東京2020大会を機に、スポーツ×テクノロジーはさらに加速し、感動を拡張する──DIAMOND SIGNAL 岩本有平 編集長
岩本有平(いわもと・ゆうへい)
DIAMOND SIGNAL編集長。システムインテグレーターなどを経て朝日インタラクティブ『CNET Japan』編集記者。その後AOLオンライン・ジャパン(現:ベライゾンメディア・ジャパン)が運営する『TechCrunch Japan』で編集記者、副編集長を務める。2020年7月の『DIAMOND SIGNAL』創刊より現職。

──新型コロナウイルスの感染拡大によって、私たちの生活は激変しました。岩本編集長の中で、何か変化はありましたか?

 私は元々IT畑の編集記者ですし、個人的にもデジタル活用はしてきた方ですから、今回さまざまな業種で起こった業務のオンライン化には、特に大きな問題なく順応することができました。

 私が編集長を務める『DIAMOND SIGNAL』は、コロナ禍のなかでローンチしたメディアです。リモート主体のコミュニケーションでプロジェクトの準備を進め、現在もオンライン取材や業務効率の改善などでデジタルをフルに活用して記事を制作しています。

 そのなかで、「困ったことはあるか?」と聞かれれば、答えはひとつです。オンライン主体のコミュニケーションになり、「相手の思考を掴みづらくなった」ことです。対面取材では準備の時間の中で自然と雑談が生まれ、取材対象者とビジネス以外の話、たとえば趣味嗜好を知れたり、人間関係がわかったりすることがあります。対面とオンラインでは、同じ取材でも得られる情報量がまるで違うな、と思います。

 たとえば、Aさんとの取材時の雑談から、Bさんに取材しようといった企画が生まれる。そうした"企画が企画を生む"ような流れの構築が難しくなってしまいました。コロナ禍で、効率化を図るツールとしてデジタルは優秀だけれど、決して万能ではないことをあらためて実感しました。

yuhei-iwamoto02.jpeg

──DXの視点で捉えたときに、コロナ禍のなかで開催される今回の東京オリンピック・パラリンピックに期待していることは何ですか?

 デジタルを活用した「共有」ですね。たとえ会場に行けなくても、テクノロジーが補完することで臨場感や感動を「共有」できれば、"新たな価値"が生まれることになるのではないでしょうか。

 私が「共有」をキーワードにしたのは、音声SNSアプリ「Clubhouse」のムーブメントが2021年1月に起こったからです。その背景にあるのは、「時間や気持ちを気軽に共有したい」というユーザーインサイト(利用者自身も気づいていないような願望)だと感じたからです。ただし、Clubhouse以前のSNSは多くの人に情報を共有することを前提にしており、短期間で流行を作るのは得意なサービスですが、意図しない炎上を誘発したりトラブルに巻き込まれたりすることも起きるようになりました。その結果、SNS上での情報発信を恐れる人々も出てきたのです。
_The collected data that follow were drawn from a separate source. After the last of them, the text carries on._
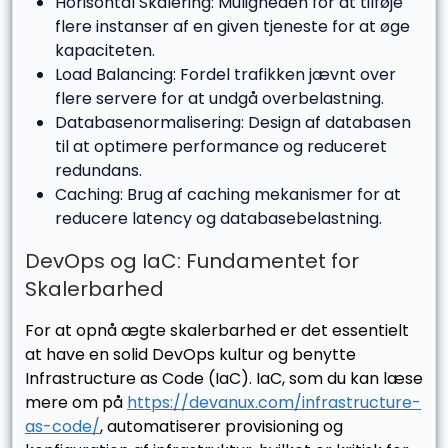
Horisontal Skalering: Muligheden for at tilføje
flere instanser af en given tjeneste for at øge
kapaciteten.
Load Balancing: Fordel trafikken jævnt over
flere servere for at undgå overbelastning.
Databasenormalisering: Design af databasen
til at optimere performance og reduceret
redundans.
Caching: Brug af caching mekanismer for at
reducere latency og databasebelastning.
DevOps og IaC: Fundamentet for
Skalerbarhed
For at opnå ægte skalerbarhed er det essentielt
at have en solid DevOps kultur og benytte
Infrastructure as Code (IaC). IaC, som du kan læse
mere om på
https://devanux.com/infrastructure-
as-code/
, automatiserer provisioning og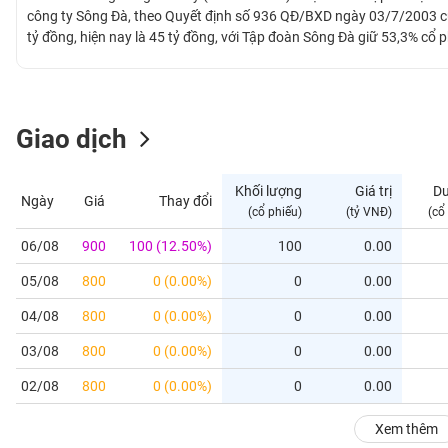
GIỚI
công ty Sông Đà, theo Quyết định số 936 QĐ/BXD ngày 03/7/2003 củ
tỷ đồng, hiện nay là 45 tỷ đồng, với Tập đoàn Sông Đà giữ 53,3% cổ p
huyện Chư Păh, tỉnh Gia Lai, và hoạt động theo Giấy chứng nhận 
ĐÔNG
11/11/2010. Cơ cấu tổ chức của Công ty gồm Đại hội đồng cổ đông,
DƯƠNG
các phòng ban chức năng.
Giao dịch
TÀI
CHÍNH
Khối lượng
Giá trị
D
Ngày
Giá
Thay đổi
CÁ
(cổ phiếu)
(tỷ VNĐ)
(cổ
NHÂN
06/08
900
100 (12.50%)
100
0.00
05/08
800
0 (0.00%)
0
0.00
PHÂN
TÍCH
04/08
800
0 (0.00%)
0
0.00
VIETSTOCKFINANCE
03/08
800
0 (0.00%)
0
0.00
02/08
800
0 (0.00%)
0
0.00
VĨ
Xem thêm
MÔ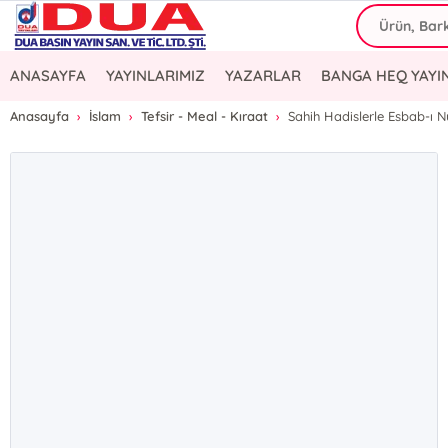
ANASAYFA
YAYINLARIMIZ
YAZARLAR
BANGA HEQ YAYI
Anasayfa
İslam
Tefsir - Meal - Kıraat
Sahih Hadislerle Esbab-ı Nüz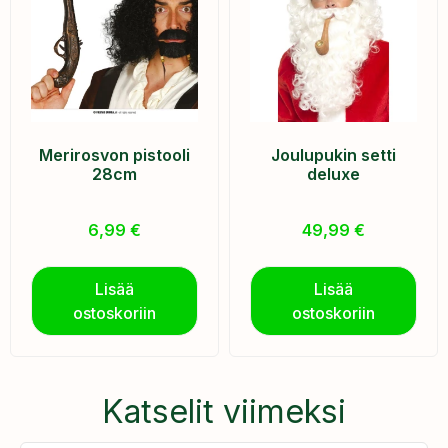
Merirosvon pistooli
Joulupukin setti
28cm
deluxe
6,99
€
49,99
€
Lisää
Lisää
ostoskoriin
ostoskoriin
Katselit viimeksi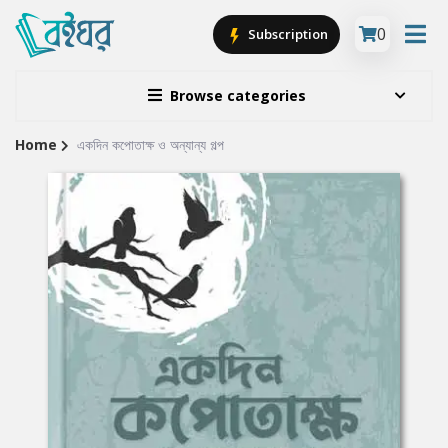
0
Subscription
Browse categories
Home
একদিন কপোতাক্ষ ও অন্যান্য গল্প
Site
Breadcrumb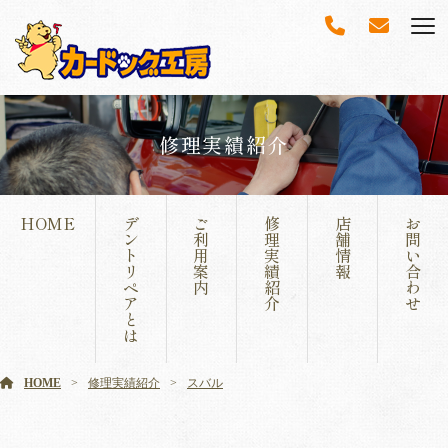
修理実績紹介
HOME
デ
ご
修
店
お
ン
利
理
舗
問
ト
用
実
情
い
リ
案
績
報
合
ペ
内
紹
わ
ア
介
せ
と
は
HOME
修理実績紹介
スバル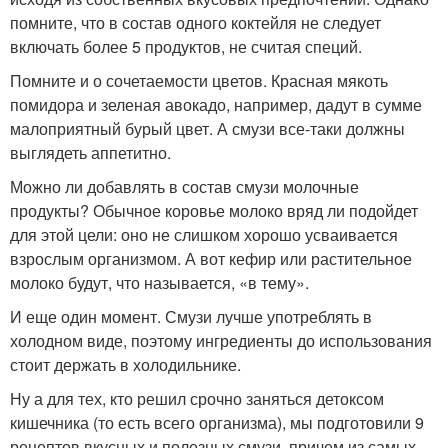
помните, что в состав одного коктейля не следует
включать более 5 продуктов, не считая специй.
Помните и о сочетаемости цветов. Красная мякоть
помидора и зеленая авокадо, например, дадут в сумме
малоприятный бурый цвет. А смузи все-таки должны
выглядеть аппетитно.
Можно ли добавлять в состав смузи молочные
продукты? Обычное коровье молоко вряд ли подойдет
для этой цели: оно не слишком хорошо усваивается
взрослым организмом. А вот кефир или растительное
молоко будут, что называется, «в тему».
И еще один момент. Смузи лучше употреблять в
холодном виде, поэтому ингредиенты до использования
стоит держать в холодильнике.
Ну а для тех, кто решил срочно заняться детоксом
кишечника (то есть всего организма), мы подготовили 9
рецептов вкусных и полезных смузи, причем из самых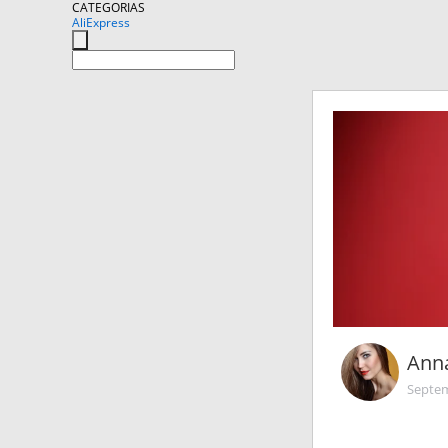
CATEGORIAS
AliExpress
Ann
Septem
その点、Clubhouseは音声でコミュニケーションするアプリなので、その時、その場にいなければ会話の内容を十分に知ることはできません。また、音声を文章に直すのは労力が伴いますから、特に注目される会話でもない限り、会話をわざわざテキスト化するような人はいません。そうすると、テキスト主体の検索サービスでは音声コンテンツをデータとして蓄積できないため、後から意図しない形で炎上することもないのです。つまり、「時間や気持ちを気軽に共有したい」というインサイトで今こそ注目すべきは、"共有"ではなく"気軽に"という点にこそあるのです。

 コロナ禍で利用者を伸ばしたデジタルテクノロジーは「会えなくても、気軽に人とつながりたい」という欲求に応えたアプリだった、ともいえるでしょう。Clubhouseの盛り上がりは一段落しましたが、今回の東京オリンピックでは、"3密"を避けることになるでしょうから、自宅のテレビで試合を見ながら、音声SNSで誰かと気持ちを共有する、といった現象が起こる可能性も十分あると思っています。

 TwitterなどのSNSに感想を投稿する人もいると思いますが、双方向のSNSでないと、多くの人と同時に"いま"は共有できません。今回のオリンピックを機に、音声SNSが一気に普及する可能性もあると個人的には考えています。

yuhei-iwamoto03.jpeg

──今回の東京オリンピック・パラリンピックは、さまざまな形で歴史に刻まれる大会になると思います。どのようなレガシーを今後に残せる大会になると思いますか?

 やはり"テクノロジー"ではないでしょうか。現在、すでに次世代移動通信システム「5G」を活用したスポーツのマルチアングル視聴が実用化されています。一人ひとりが自分の見たい映像を選び、楽しむことができる。インフラ整備という課題は残っていますが、臨場感あふれる映像体験が可能となれば、テクノロジーによって感動は拡張されることになります。

 同様に、手などに振動や超音波を当てることで、あたかもそこに物があるかのように感じさせる触覚技術「ハプティクス」を使えば、見知らぬ誰かとテクノロジーを介してハイタッチしながら喜びを分かち合うことだって理論的にはできるはずです。

 コロナ禍という制約があるからこそ、誰もが「会場に行けなくても楽しむ方法」を模索し、テクノロジーを使った新たな感動体験が生まれるのではないでしょうか。スマホ同様、一度味わって便利であれば定着しますから、テクノロジー×スポーツが加速するきっかけの大会になる可能性も秘めていると思っています。

 オリンピックは多くの人々が関心を示す一大イベントなので、テクノロジーの実証実験の場としても活用された歴史があります。1964年の東京オリンピックでは衛星生中継で世界各国に開会式の模様が放送されましたし、2018年の平昌冬季オリンピックでは1200機を超えるドローンによる光のショーが開会式に花を添えました。今回の東京オリンピック・パラリンピックでは選手村を巡回するバスとしてトヨタの自動運転車「eパレット」を利用することになっていますが、これもその例のひとつでしょう。うまくいけば、今後オリンピックで自動運転車を活用することが"当たり前"になっていくはずです。

 人類はそうやってオリンピックを機に新しい一歩を踏み出してきた歴史があります。今回のオリンピックも賛否両論ありますが、数十年後に振り返ったときには、さまざまなレガシーを残しているでしょう。例えば、本大会で達成された世界記録が、数十年にわたって塗り替えられない大記録として残るかもしれません。あるいは、大会期間中に選手のコロナ感染を抑えられれば、それもきっと後世に残る偉業になるでしょう。